Would Elton John make a good exorcist? Can I please see Malcolm McDowell’s eyeballs in even more detail? Is Prawn Cocktail really a socially acceptable flavour of crisps? Should these all be questions that keep you up at night, and you find yourself in want of answers, tune into Truth Seekers.

If there is anything the 21st century has proven, it is that Frost/Pegg will go down in history as a more formidable pairing than Frost/Nixon. 

This silly, sweet, tongue-in-cheek series dishes out equal shares of scares and giggles in a structure that has been well-tested throughout the Cornetto Canon. The homeliness and simplicity of Truth Seekers is a brilliant antidote to the chaos of the unknown in our outside world which we grapple with daily. 

The series takes the very real and valid fears about every part of our lives being increasingly saturated with advanced telecommunications (from cables to clouds) and uses fanciful supernatural scenarios to prove that our tech could simultaneously be one of the greatest threats we face, but also the most effective path to our salvation.

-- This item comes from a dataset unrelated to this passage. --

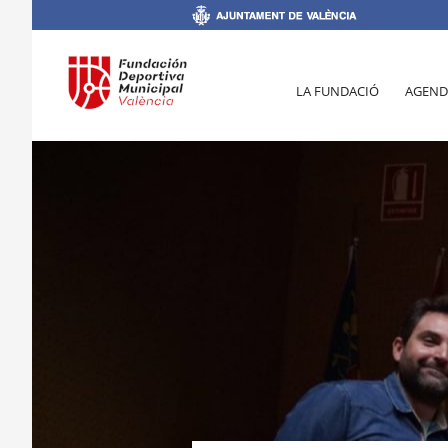
LA FUNDACIÓ
AGEND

Unfortunately, this series will only eat up about 4 hours of lockdown time. But this issue can be resolved by watching the entire thing three times in a day. Therefore, you can avoid Monday entirely and skip straight to Tuesday. No, you do not get to collect £200 as you pass through.

Available now to stream on Amazon Prime Video

Challenger: The Final Flight (2020)

This four-parter is an elegant documentary series about a true American horror story: a flight that ended the lives of seven people as a result of a catastrophic failure to make correct decisions at levels that seemed apparently insignificant. 

The harrowing story of the Challenger Space Shuttle’s failed 1986 mission (STS-51-L) is explored in detail through impeccable historical archive footage of the event and its surrounding context. This is combined with interview material capturing a cross-section of the parties who were most critically involved in the Challenger disaster. 

The series’ primary focus is on the very human element of the tragedy: the losses of six accomplished NASA astronauts onboard, and their first civilian space passenger—New Hampshire teacher, Christa McAuliffe. 

Episode three, ‘A Major Malfunction’, is directed as though it were a doomsday thriller; you are made to watch the days and weeks preceding the mission unfold in their innocent mundanity while anticipating the approach of the final blow, wishing you could reach out and stop what has is already been set in motion.

Recollections from the families of the Challenger crew in their respective interviews do much to bring the story even closer to home, honouring the memory of those lost in the disaster by reminding us that they were all ordinary people; family people, whose fates were determined by a system of bureaucracy which failed to place the value of human life over inhuman interests.